Sonaba como un caballo pero como yo había andado en aquel lugar no podía creerlo porque era un monte muy tupido. Quedamos escuchando. Los pasos, algo lentos pero continuos, rodearon el campamento como si nos examinara. Intenté ver algo con la linterna pero solo enfoqué ramas y troncos. Caminó hasta cerca de la orilla y después volvió a rodearnos por donde ya había pasado. Aquello era demasiado raro. Nosotros no sabíamos si era un jinete con alguna mala intención o algo peor, si aquello ni siquiera era un animal de carne y hueso. De pronto los pasos cambiaron. Con claridad se notaba que ahora avanzaba sobre dos patas, hasta sonaban más pesados. Giramos lentamente la cabeza para mirarnos. Yo veía el terror en su cara y Mauricio lo notaba en la mía. De pronto estalló, tan potente como los rugidos que emiten los leones en los zoológicos, un sonido infernal que parecía la mezcla de un relincho con una carcajada demoníaca, y era una voz tan potente que hizo eco en el monte y en las barrancas del arroyo y retumbó en nuestro interior. Aquello duró poco y cuando se detuvo fue un alivio para nuestro espíritu. Sin decir palabras, tomamos algunas cosas de pasada y abandonamos el campamento dejando algunas cosas en él.

Después el recorrido fue terrible. Mauricio iba en la proa guiándome con el farol. En la parte con barrancas, varias veces nos pareció ver, en la zona donde la luz terminaba de diluirse, unos bultos extraños que trepaban o bajaban por ellas, y más de una vez algo que era más blando que un tronco golpeó el bote desde la oscuridad del agua.

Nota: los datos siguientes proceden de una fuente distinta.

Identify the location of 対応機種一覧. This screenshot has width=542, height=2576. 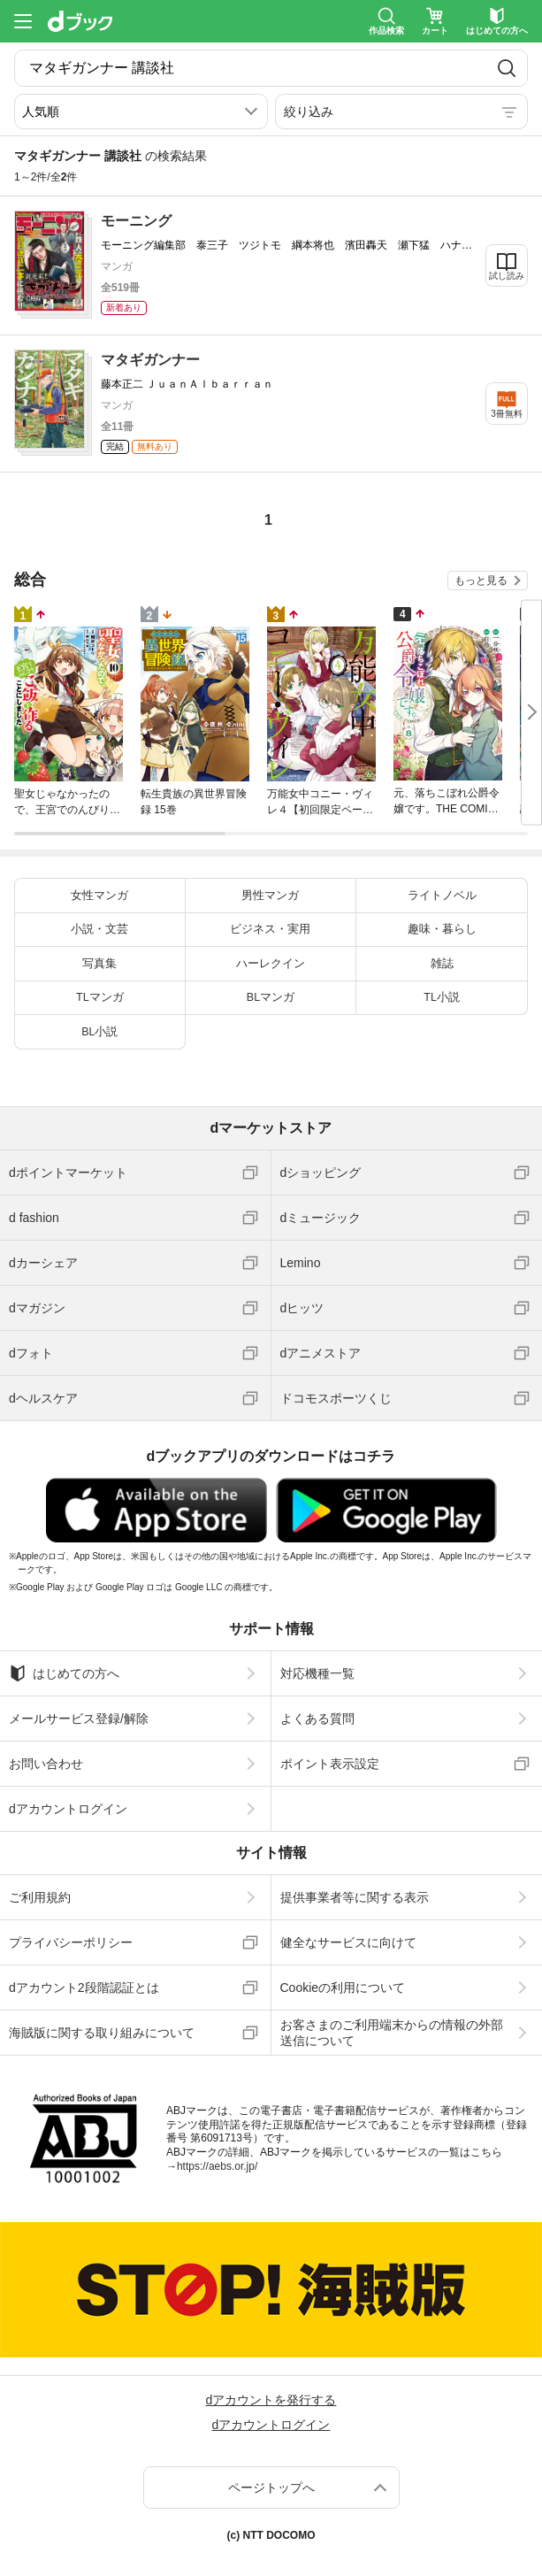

Creí por momentos que no íbamos a salir nunca de allí. Cuando me resignaba pensando que íbamos a morir, golpeaban el bote con más fuerza. Pero al pensar en mi familia me decía que no podía entregarme y remaba con fuerza. Finalmente salimos de aquel maldito lugar. Mauricio también había pasado por una lucha interna, me lo dijo después.

Al salir en el arroyo grande el cielo estaba despejado y había estrellas por todo el firmamento. Apenas salimos en aquel lugar sentimos un olor a podrido impresionante, y cuando mi compañero abrió la tapa del tacho donde guardamos el pescado el olor lo hizo vomitar de tan fuerte que era. A pesar de que era carne fresca y estaba salada se había podrido. La tiramos con tacho y todo. Esa noche, de regreso a casa, dedujimos que Soto nos había enviado por maldad, no nos explicábamos por qué, a un lugar embrujado como pocos. Resultó ser algo peor, porque al otro día nos enteramos que el veterano había muerto ahogado la mañana anterior.